Antigone à la Montréalaise

Concordia’s Theatre Department Takes Sophocles’ Antigone to the Metro

Graphic Brandon Johnston

Known as one of the best dramatic plays ever written, Sophocles’ Antigone captures something essential about human nature and the power of the state. Although it was written as early as 441 BC, Sophocles’ message is still on point, as the play presents civil disobedience as a moral responsibility while denouncing the dangers of having an autocratic leader.

Antigone takes place in Ancient Greece and tells the story of a young woman who has just lost her two brothers in the Theban civil war. Her uncle, the king Creon, has decided to honour one of the brothers with a traditional burial ceremony while the other, thought to have been attacking the city, must be left to rot on the battlefield. Antigone challenges this decree and claims the latter brother deserves a traditional mourning as well, despite what the law may proclaim.

Director Andreas Apergis strives to make the public connect with the issues in this play by setting this classical Greek tragedy in modern-day Montreal. Although the text has been kept the same, the set and costumes have been modified to represent a post-apocalyptic society that has grown in Montreal’s underground metro.

Apergis has worked as an actor, director and translator in French and English for more than 20 years, but this is his first time collaborating with the Concordia Theatre Department.

“He came in with very strong ideas,” said costume designer Zoe Roux. “He had a clear vision of a dystopian society living in a modern day metropolis.”

The designers’ main responsibility was to create a fictional but identifiable world the audience could relate to. “Changing the setting allows us to explore different kinds of aesthetics by using a central story and seeing how the themes exist outside of Ancient Greece,” explained Evan Stepanian, a sound designer, music composer and performer in the production. This technique enables the public to imagine themselves in the place of the characters more easily.

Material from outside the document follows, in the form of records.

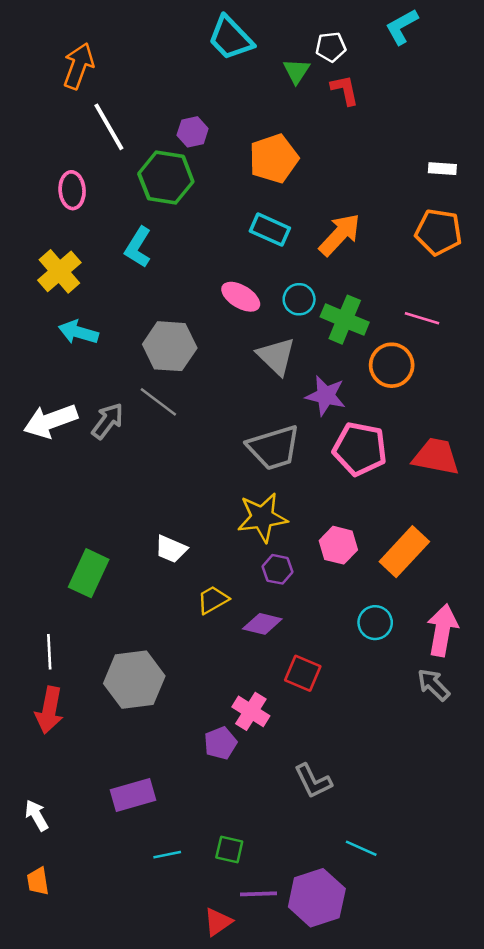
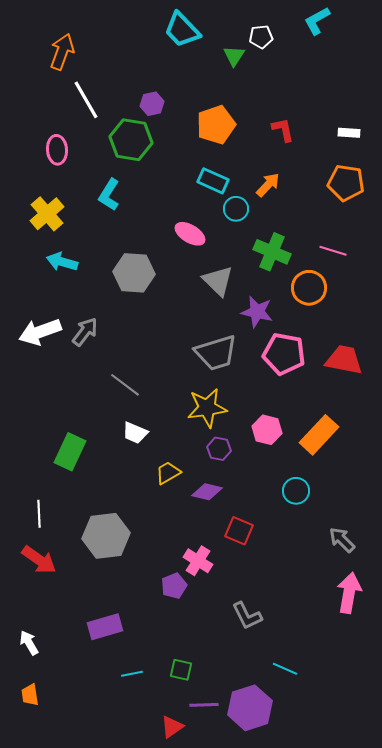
red L-shape: (345, 90) -> (283, 130), moved
orange arrow: (340, 235) -> (268, 185), size x0.7
cyan circle: (299, 299) -> (236, 209), moved
gray line: (158, 402) -> (125, 385), moved
pink arrow: (442, 630) -> (349, 593), moved
red arrow: (49, 710) -> (39, 560), turned -66

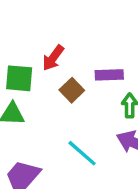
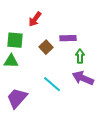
red arrow: (53, 58) -> (35, 19), moved

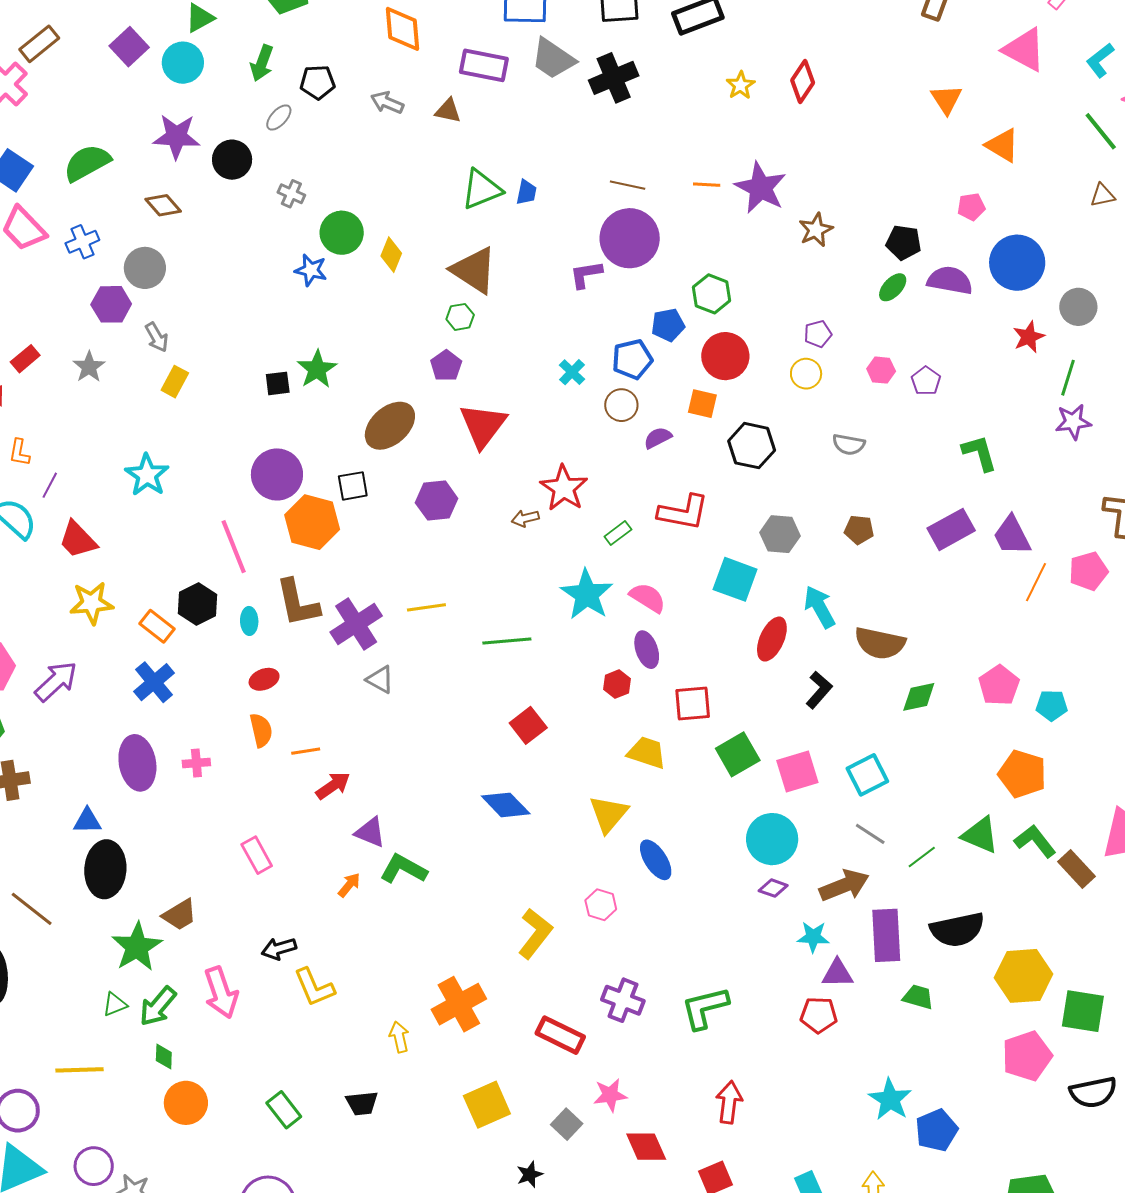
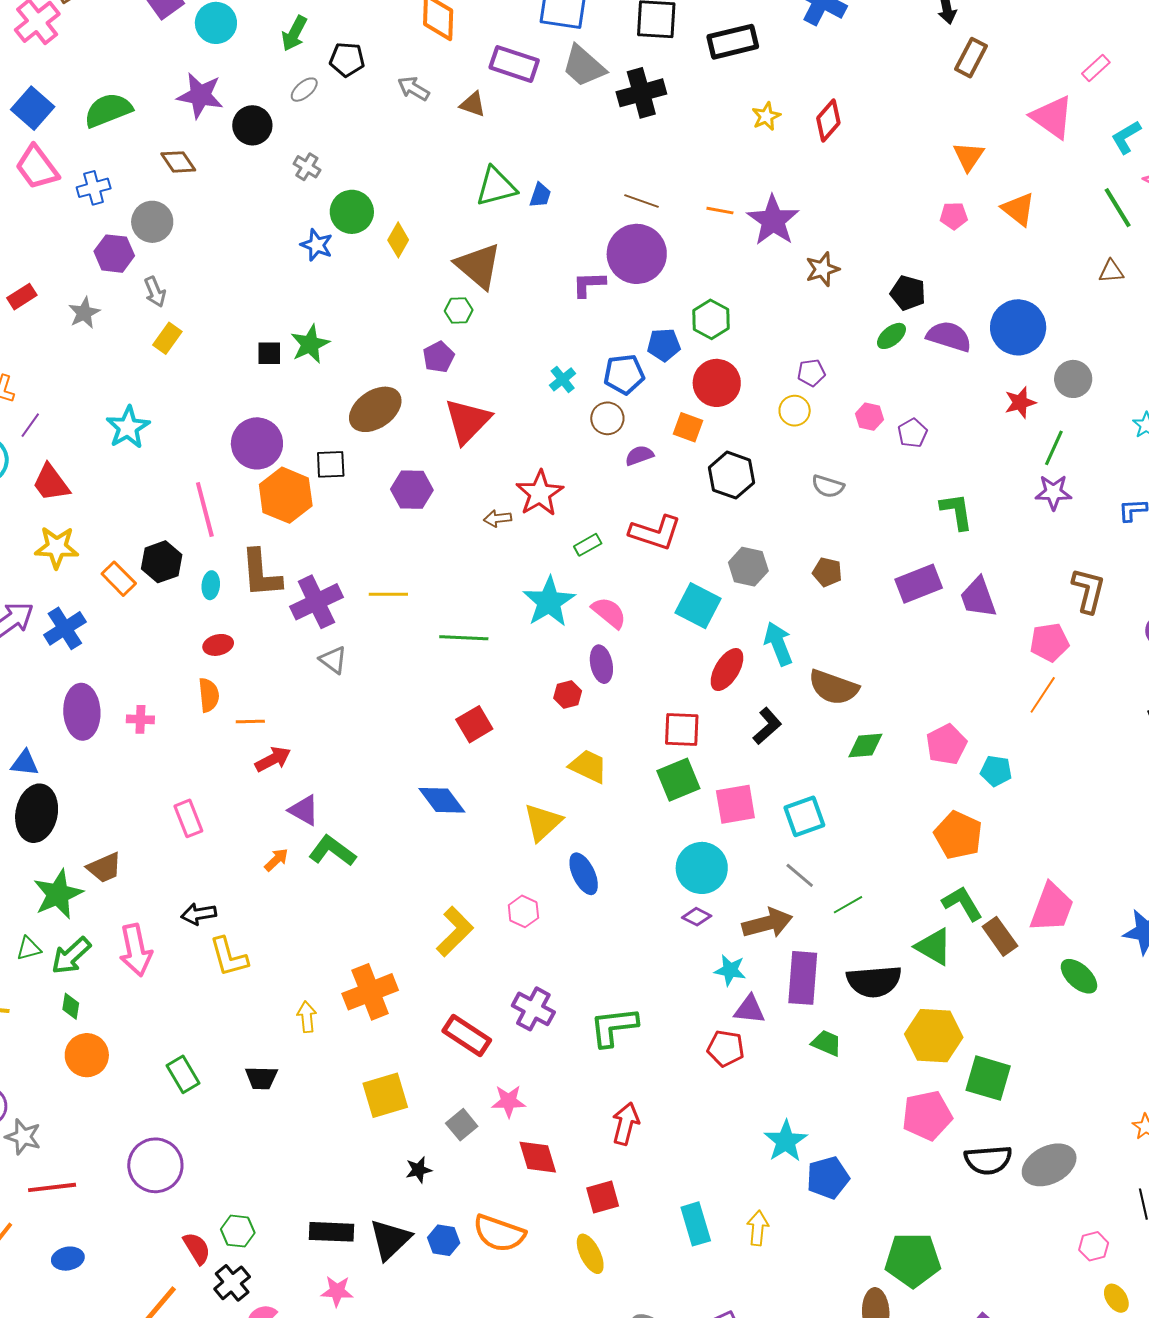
pink pentagon: (971, 207) -> (954, 216), moved
orange line: (1036, 582) -> (1043, 695), moved
blue cross: (154, 682) -> (65, 628), moved
red square: (693, 704) -> (682, 730), moved
green triangle: (980, 835) -> (934, 947), moved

Changing up the setting was a huge challenge for the designers, as they had to create an entire world. As Roux explained, they had to construct everything emotionally because they couldn’t fall back on historical research. Creating this work took a lot of collaboration between the different designers, as it was crucial that all of their individual designs produce a cohesive whole.

“I did a lot of visual research,” said Roux, who found inspiration in things as seemingly unrelated as the current conflict in Syria.

“It’s tricky because you can reference eras but it’s all about making conscious choices, such as which era you want to represent and why.” Roux’s concern is a legitimate one: using ideas from specific totalitarian regimes might make overly strong suggestions, whereas being too vague could prevent the audience from imaging themselves within the story.

“To make it more modern we played a lot with the idea of surveillance, not in the text but in the design. We wanted it to resonate within people,” Stepanian added. Other themes were explored by the designers, such as the separation between spirituality and the law—which is a huge part of Antigone, whose character’s namesake is fighting for the laws of the gods against the laws of Creon.

Leilani Fraser-Buchanan, who will portray Antigone, points out that “while the setting may be futuristic, the story itself is timeless.” For the actress, having the play in a modern setting makes the story more immediate. While people tend to see classical texts as intimidating, creating a more contemporary environment breaks down barriers and enables them to connect better to the issues.

We can all relate to love, to grief, to pride, and Sophocles speaks to these basic human tendencies. He portrays the tragedy of being in a world that we can’t control by showing us the discrepancy between how we expect others to interpret our actions and how they actually interpret them.

“If the text hasn’t been changed,” Fraser-Buchanan said, “it’s because these are human issues. If we do the characters and the story justice, people will connect to it.”

The Theatre and Development program at Concordia has been advocating for socially engaged art over the course of the entire school year. Despite the centuries that have passed since its debut, Antigone’s political message is still accurate in our current system.

Sophocles denounces the oppression of a controlling government in which citizens have no say. This type of censorship has not disappeared even in our democratic societies and Antigone reminds us all about the importance of dissidence.

Sophocles empowers us with ideas of political responsibility and plays questioning the nature of destiny, by showing us how people confront their faith and the tragic results that occur when they fail in controlling it. Setting Antigone in a near future creates a context where the public can imagine themselves facing the same sort of issues and inevitably end up feeling closer to the characters. Such questions are strikingly relevant and will certainly leave you thinking.